Archive for the ‘ Mondays! ’ Category

ET Phone Home!

Today is Extraterrestrial Abductions Day.

Yeah, I was surprised too.

There really is a day for this which proves to me that we are desperate for reasons to party!

A relatively new holiday, it origins are unclear, but I’m sure weed, peyote, and gin were involved.

It stems from a 2008 Toronto celebration called Alien Abduction Day.

Oh Canada!

Seems Alien is a non-PC word, so Extraterrestrial it is!

The celebration can take many forms, but don’t look for any marches or pink hats.

Tin foil maybe, pink no.

Folks generally sit out in the yard waiting and wishing to be abducted by aliens.

Hey, it’s a reason to party, and it’s Monday, so bring on the tin foil and phone home ET!

Today is my 2,500th post, I know, I know, it should have been more monumental.

Have a great Monday.

UP On The Roof.

On January 30, 1969, The Beatles along with keyboard player Billy Preston surprised their business district neighbors with a rooftop concert at their headquarters.

In a 42 minute set, fans heard five different Beatles’ songs played several different ways.

All was going well until the Bobbies showed UP and demanded the lower the volume.

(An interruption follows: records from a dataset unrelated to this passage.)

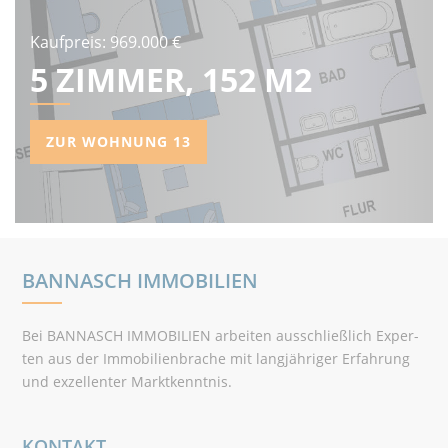
Kaufpreis: 969.000 €
5 ZIMMER, 152 M2
ZUR WOHNUNG 13
BANNASCH IMMOBILIEN
Bei BANNASCH IMMOBILIEN arbeiten ausschließlich Exper­
ten aus der Immo­bilienbrache mit langjähriger Erfahrung
und exzel­lenter Marktkenntnis.
KONTAKT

No one knows for sure whose idea it was and many insist it was impromptu.

It wasn’t.

Planned days earlier, George Harrison brought in Preston.  Harrison was hoping Preston’s presence would cement the rapidly dividing group.

It didn’t.

Drummer Ringo Starr said “…there was a plan to play somewhere.  We were wondering where we could go…the Palladium or the Sahara…but we would have to take all the stuff, so we decided, ‘Let’s go UP on the roof.’”

Engineer Alan Parsons recorded the event on two eight-track recorders and a film director brought in a camera crew to preserve the event for history.

Five stores below, spectators, some who were on lunch, were confused, but word quickly spread and the crowds began to gather.

That’s when the cops showed UP.

As the band played on, the Apple employees refused to let the police inside until threatened with arrest.

Realizing the concert would eventually be shut down; they played on for a few minutes to the delight of the crowd.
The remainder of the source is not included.